Infatti, digitando sulla barra di ricerca le parole chiave legate al tuo concept di prodotto, puoi scoprire quali ricerche si fanno (in tutto il mondo!) e, selezionare vari filtri per analizzare le tendenze nel settore o nell’area geografica che più ti interessa. Ad esempio, puoi cercare una determinata parola chiave su un paese specifico.
Perché è utile questo strumento?
Perché permette di verificare quali sono le tendenze delle ricerche: infatti viene mostrato un grafico con alcune statistiche. Se il grafico presenta un unico picco, ad esempio, c’è da stare attenti: significa che quella ricerca ha avuto un unico grande momento di gloria. Se il grafico è discendente, significa che in passato c’è stato interesse, ma ora siamo nella fase di declino, quindi ci si deve chiedere il perché.

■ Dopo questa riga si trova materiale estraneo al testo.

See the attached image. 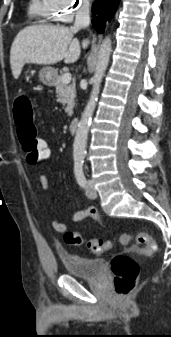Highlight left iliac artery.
Listing matches in <instances>:
<instances>
[{"label":"left iliac artery","instance_id":"left-iliac-artery-1","mask_svg":"<svg viewBox=\"0 0 171 337\" xmlns=\"http://www.w3.org/2000/svg\"><path fill=\"white\" fill-rule=\"evenodd\" d=\"M83 165H84V157L83 156L75 157V165H74L75 177L79 185L85 187L86 179L83 173Z\"/></svg>","mask_w":171,"mask_h":337}]
</instances>
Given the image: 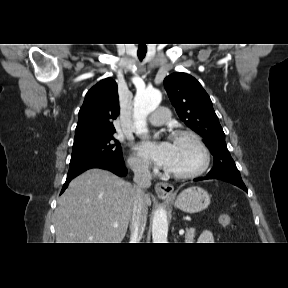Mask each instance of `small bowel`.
Listing matches in <instances>:
<instances>
[{"label":"small bowel","instance_id":"small-bowel-1","mask_svg":"<svg viewBox=\"0 0 288 288\" xmlns=\"http://www.w3.org/2000/svg\"><path fill=\"white\" fill-rule=\"evenodd\" d=\"M199 243L203 244H209V243H214V236L211 231L209 230H204L198 239Z\"/></svg>","mask_w":288,"mask_h":288}]
</instances>
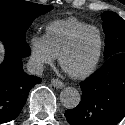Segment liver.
I'll use <instances>...</instances> for the list:
<instances>
[{"label":"liver","instance_id":"6515ba94","mask_svg":"<svg viewBox=\"0 0 125 125\" xmlns=\"http://www.w3.org/2000/svg\"><path fill=\"white\" fill-rule=\"evenodd\" d=\"M3 52H4L3 45L0 43V62L3 59Z\"/></svg>","mask_w":125,"mask_h":125}]
</instances>
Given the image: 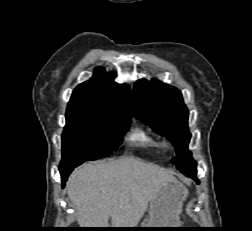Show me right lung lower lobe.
Segmentation results:
<instances>
[{
  "label": "right lung lower lobe",
  "mask_w": 252,
  "mask_h": 231,
  "mask_svg": "<svg viewBox=\"0 0 252 231\" xmlns=\"http://www.w3.org/2000/svg\"><path fill=\"white\" fill-rule=\"evenodd\" d=\"M76 166L74 167H69V168H65V169H62L60 170V174H61V178H62V186H64L69 174L72 172V170L75 168Z\"/></svg>",
  "instance_id": "right-lung-lower-lobe-1"
}]
</instances>
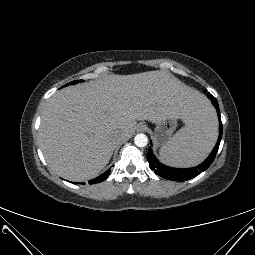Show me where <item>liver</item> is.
<instances>
[{"instance_id":"obj_1","label":"liver","mask_w":255,"mask_h":255,"mask_svg":"<svg viewBox=\"0 0 255 255\" xmlns=\"http://www.w3.org/2000/svg\"><path fill=\"white\" fill-rule=\"evenodd\" d=\"M207 100L166 71L109 75L64 88L44 106L40 146L48 165L61 177L81 182L109 163L120 141L137 120L157 123L175 116L189 123L200 101ZM120 132L122 140L114 134Z\"/></svg>"}]
</instances>
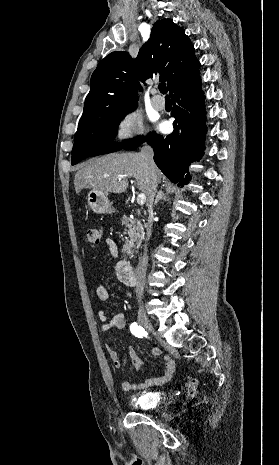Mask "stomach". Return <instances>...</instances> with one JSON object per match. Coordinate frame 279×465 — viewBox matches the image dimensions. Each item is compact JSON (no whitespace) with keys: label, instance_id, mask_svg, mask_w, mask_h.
<instances>
[{"label":"stomach","instance_id":"1","mask_svg":"<svg viewBox=\"0 0 279 465\" xmlns=\"http://www.w3.org/2000/svg\"><path fill=\"white\" fill-rule=\"evenodd\" d=\"M89 208L96 214L112 213L114 211L106 193L91 190L87 196Z\"/></svg>","mask_w":279,"mask_h":465}]
</instances>
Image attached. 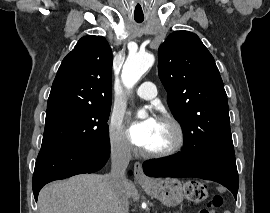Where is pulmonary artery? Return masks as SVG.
<instances>
[{"label":"pulmonary artery","mask_w":270,"mask_h":213,"mask_svg":"<svg viewBox=\"0 0 270 213\" xmlns=\"http://www.w3.org/2000/svg\"><path fill=\"white\" fill-rule=\"evenodd\" d=\"M156 92V85L151 81H145L137 89L136 94L141 99L151 100L156 96Z\"/></svg>","instance_id":"e3ab8cb5"}]
</instances>
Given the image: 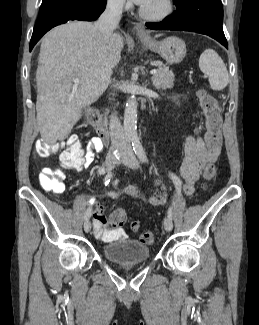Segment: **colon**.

Se il grafico è ascendente significa che il picco deve ancora arrivare, quindi l’argomento potrebbe essere interessante da seguire e approfondire.
Se digiti ad esempio “ristoranti Roma” noterai fin da subito le differenze con il motore di ricerca.
Sul tradizionale motore Google ti apparirà una mappa e un elenco di ristoranti, organizzati in funzione del loro posizionamento organico (cioè della qualità dei contenuti presenti sulle loro pagine web), delle recensioni, o dell’attività di sponsorizzazione (cioè di pubblicità).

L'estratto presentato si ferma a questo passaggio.